Buss MP. A experiência comunitária da Fiocruz: desenvolvimento local integrado e sustentável em Manguinhos, Río de Janeiro. Saúde em Debate (Río de Janeiro, Brasil) 2000; 24(55):31-43.

Objetivos: Apresentar a experiência de Desenvolvimento Local Integrado Sustentável (DLIS), que ocorreu na região de Manguinhos, no Rio de Janeiro, por um conjunto de organizações lideradas pela Fundação Oswaldo Cruz (Fiocruz), Instituto Federal de Saúde, junto com a Prefeitura da Cidade do Rio de Janeiro, entidades da sociedade civil e privadas e outras agências oficiais.

Metodologia: Analítica e interpretativa.

Resultados: O projeto do DLIS abrangeu quatro fatores: 1) a geração de trabalho e renda; 2) habitação e urbanismo; 3) saúde e alimentação; e 4) desenvolvimento social, incluindo educação. Por ser um projeto que situa no campo da promoção da saúde, o autor analisa as duas principais abordagens conceituais deste campo.
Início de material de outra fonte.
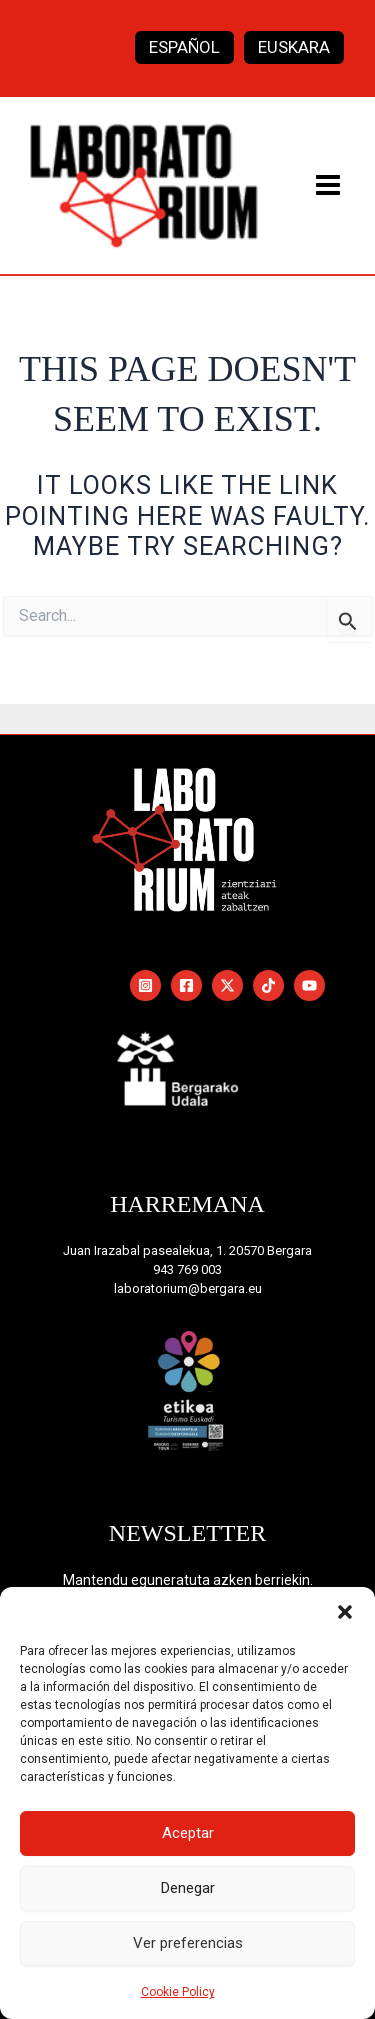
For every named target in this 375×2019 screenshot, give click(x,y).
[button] (345, 1612)
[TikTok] (268, 985)
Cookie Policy (178, 1992)
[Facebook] (186, 985)
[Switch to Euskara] (294, 47)
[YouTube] (309, 985)
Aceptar (188, 1833)
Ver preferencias (188, 1943)
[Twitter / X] (227, 985)
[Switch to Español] (184, 47)
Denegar (188, 1888)
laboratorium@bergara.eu (188, 1288)
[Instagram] (145, 985)
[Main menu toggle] (329, 185)
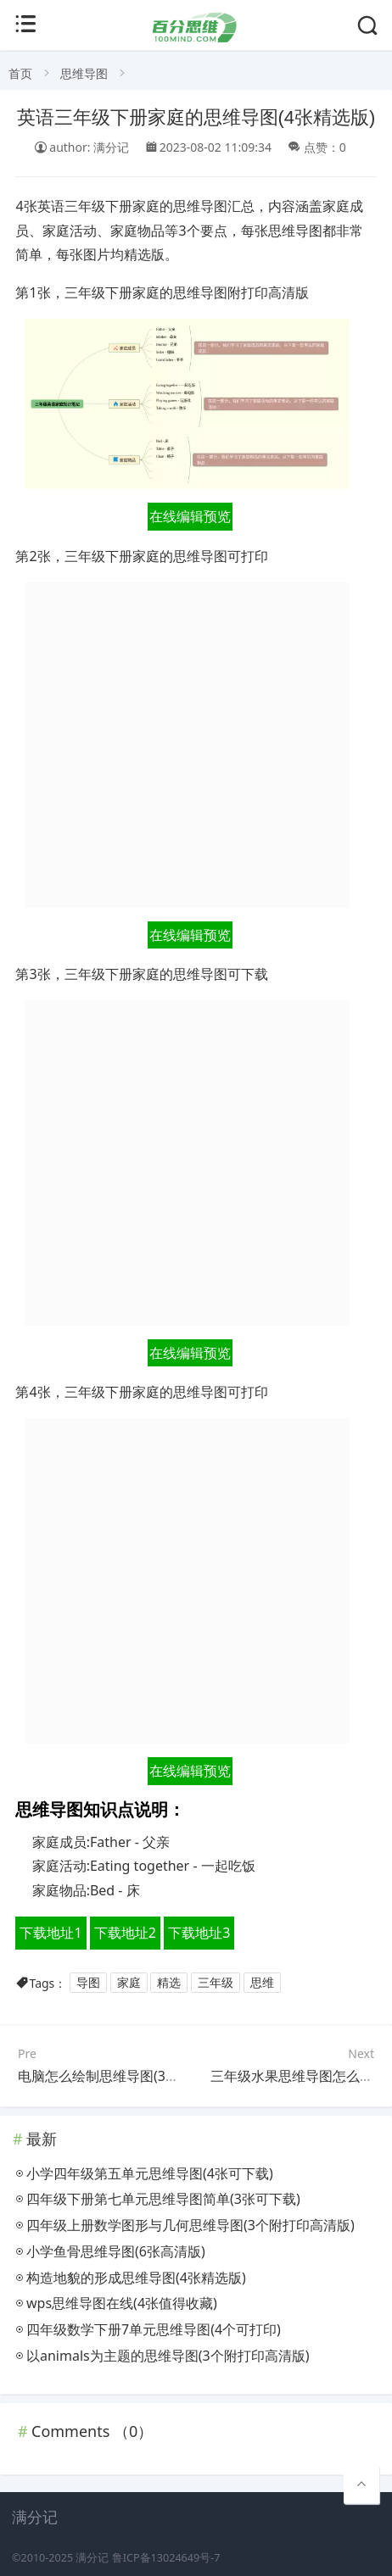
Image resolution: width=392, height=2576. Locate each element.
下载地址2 (125, 1932)
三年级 (215, 1983)
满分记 (92, 2558)
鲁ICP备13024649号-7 (166, 2558)
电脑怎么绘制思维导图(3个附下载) (121, 2076)
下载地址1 (50, 1932)
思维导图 (84, 73)
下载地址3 (199, 1932)
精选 (169, 1983)
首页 (20, 73)
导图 (88, 1983)
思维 (262, 1983)
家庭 (129, 1983)
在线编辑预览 (190, 516)
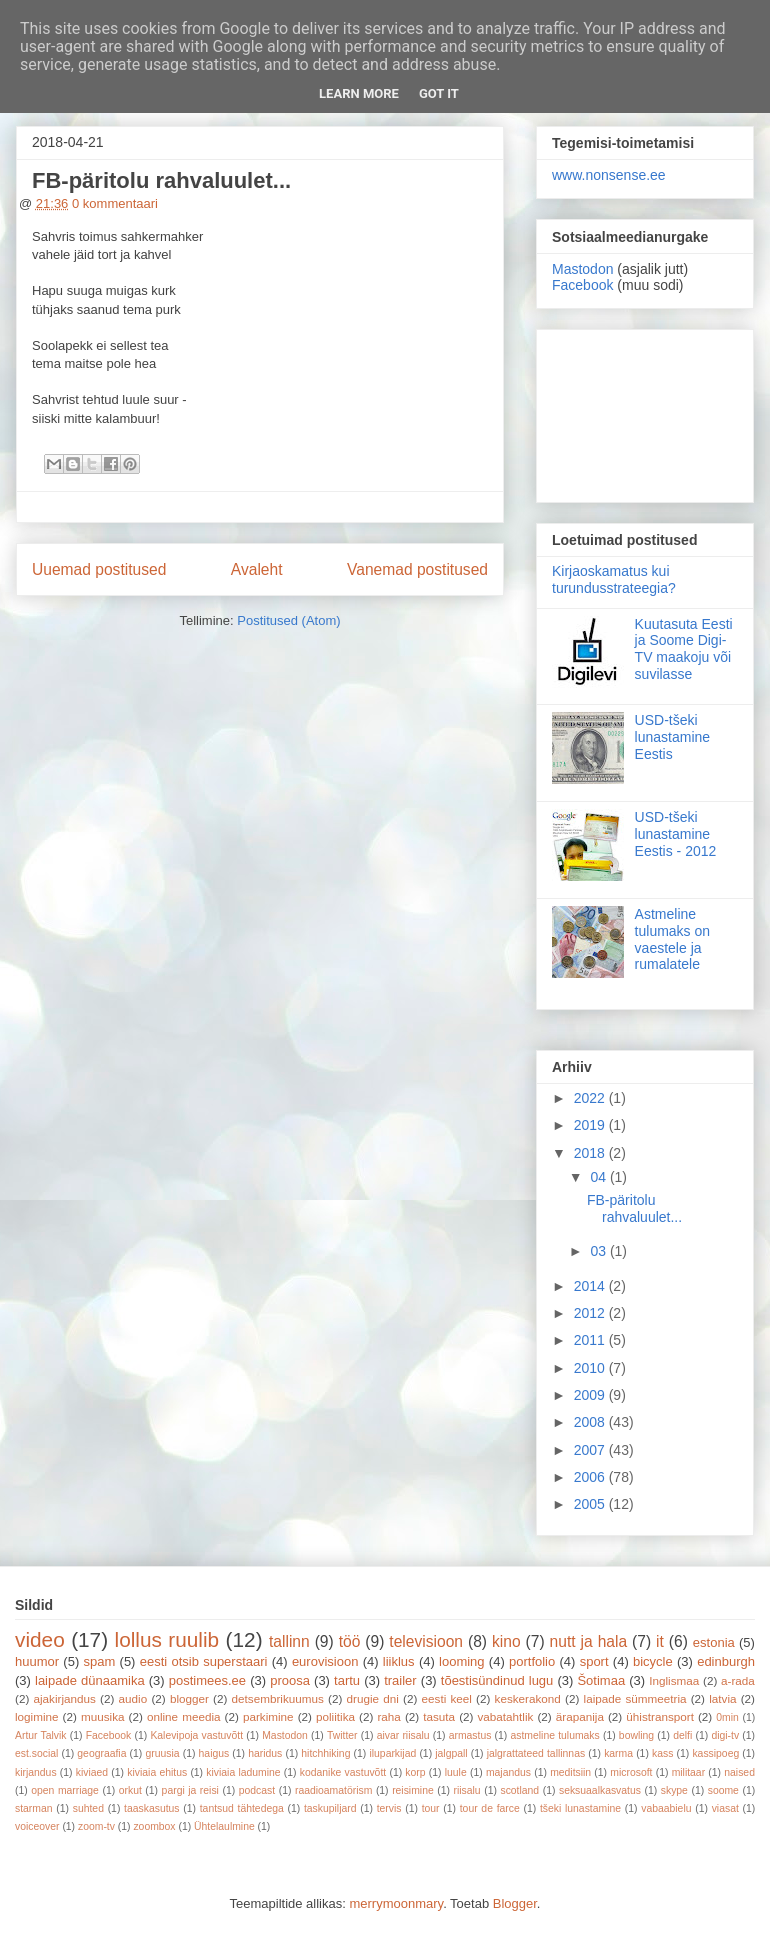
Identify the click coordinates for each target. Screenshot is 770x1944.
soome (723, 1790)
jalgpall (451, 1753)
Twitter (342, 1735)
A primeira consiste nas atividades dirigidas principalmente na transformação dos comportamentos dos indivíduos, centrados no estilo de vida familiar e no máximo na cultura que tomam parte. A segunda, abordagem conceitual, considera a saúde como produto de um amplo espectro de fatores relacionados com as condições de vida e trabalho. Suas atividades estão dirigidas ao coletivo e ao ambiente físico, social, político, econômico e cultural, através de políticas públicas intersetoriais e ambientais que reforçam a capacidade de ação individual e das comunidades. A experiência analisada está inscrita na segunda abordagem, uma vez que busca intervir no amplo conjunto de determinantes da saúde.

O artigo analisa detalhadamente a organização do projeto e o cenário onde se inicia e se desenvolve. A origem foi o crescimento da violência pelas disputas entre os narcotraficantes, em Manguinhos, o que afetava a segurança da Fiocruz. O problema tinha duas opções: chamar forças públicas e pedir proteção ou abrir-se para a comunidade procurando entender o que ocorria, contribuindo para uma solução. A opção escolhida foi devido a compreensão do compromisso e da responsabilidade social que uma empresa pública como a Fiocruz deve ter. Em um acordo com 80 representantes da comunidade estabeleceu-se o compromisso de se enfrentar o problema de forma conjunta. O artigo detalha o processo desenvolvido para definir os problemas que a comunidade considerava prioritário e as ações realizadas para resolvê-los. A Fiocruz contribuiu na instalação de uma cooperativa de trabalho, tanto no treinamento para o cooperativismo e no oficio, como também para a construção de um contrato de trabalho para reciclar o lixo da instituição, limpar e manter o jardim e um atelier de costura. A Fiocruz obteve uma redução de gastos de 15% em relação aos contratos que mantinha com as empresas, enquanto que os trabalhadores da cooperativa passaram a receber o dobro do salário que os trabalhadores contratados recebiam das empresas privadas. A cooperativa começou com 200 trabalhadores em 1994 e em 1999 tinha 6000 pessoas. O artigo detalha também outros três empreendimentos, assim como os benefícios para o ensino e para a pesquisa que a Escola Nacional de Saúde Pública, da Fiocruz, obteve, além do apoio financeiro internacional que o projeto conseguiu.

Conclusões: Através da cooperação técnica com estados e municípios espera-se que as metodologias e tecnologias produzidas nos quatro campos de ação do projeto possam ser úteis para outros municípios brasileiros.